Sunday 18 December 2011

Occupy London at St Paul's: in the kitchen tent


When Janick is working in the kitchen tent it runs on his energy. Someone asks him if he leaves his chilly tent at St Paul's to sleep inside the occupied UBS building. 'No, I'm not bourgeois. I'm a true Marxist.'

Among the true believers roughing it outside St Paul's, it's easy to feel that the grey-carpeted, 400-room office complex, emotionless in design, infects some of its inmates with a corporate rather than comradely attitude. Janick hands me an empty Fortnum & Mason tin which once held Ceylon flowery orange pekoe superb tea bags, to put drawing materials in. It's just right.

David is chef: he toils long hours and tries to keep the atmosphere calm.
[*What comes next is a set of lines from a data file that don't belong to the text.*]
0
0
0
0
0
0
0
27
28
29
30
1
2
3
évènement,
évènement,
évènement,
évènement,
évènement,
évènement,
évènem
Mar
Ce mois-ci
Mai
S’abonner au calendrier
On Saturdays a man does Irish jigs to over-amplified music on the steps of St Paul's for an hour. It has a peculiarly wheedling sound.
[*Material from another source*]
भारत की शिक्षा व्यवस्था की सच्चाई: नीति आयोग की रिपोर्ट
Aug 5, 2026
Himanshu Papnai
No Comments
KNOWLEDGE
There is a sudden glut of bacon sandwiches. A kitchen hand cries: 'I've found some brown sauce! Yesss!!'

Someone strides out of the tent with purpose: 'That Irish guy. I'm gonna kill him.'

Rupert enters. 'I'm a stonemason.'
'Ah, you're in the right place,' I say. 'There's a sign saying STONE SOUP.'
'Where?'
'There.'
'I don't read. I'm a traveller. Do you know how Chelsea did this afternoon?'
He tells me he is a foundling from Wisbech. 'I'm left-handed like you.'
'They hate us, don't they,' I say. 'The normals.'
'Yeah.'

'I draw too,' he says. 'Can I draw you with a cigarette in your mouth? It's sexy.'
'I don't smoke.'
'I could teach you.'

I pose with an unlit cigarette getting soggy. I concentrate on keeping it in place and not shaking. I was in the dentist's chair the other day having a crown prepared; it was less hassle than this. I could do with a saliva ejector.
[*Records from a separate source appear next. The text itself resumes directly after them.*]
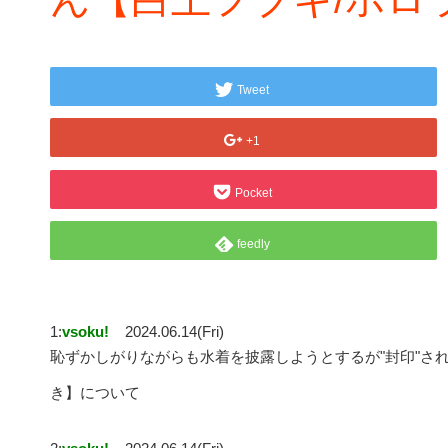
Tweet
+1
Pocket
feedly
1:
vsoku!
2024.06.14(Fri)
恥ずかしがりながらも水着を披露しようとするが"封印"さ
き】について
Rupert surveys his drawing: 'This is shit,' he says. But I like his way with colour.

A man studies it: 'You've got the look of her. Bette Davis. Cruella de Vil.'

Rupert's brain spins a tale for him and for me about how he murdered his girlfriend's rapist with a crossbow. 'The police can't tell it's my arrow. Can I kiss you?'

In the evening, a man from Hare Krishna brings metal vats of aromatic rice and dhal, subtly flavoured and delicious. I feel I shouldn't deplete the kitchen's stocks but there is masses to spare.

On LBC Louis Armstrong is singing We've got all the time in the world.

The court case against the St Paul's camp starts on Monday.

At dusk a bride in a sleeveless, strapless gown shivers on the cathedral steps as the wedding photos are taken with masked occupiers.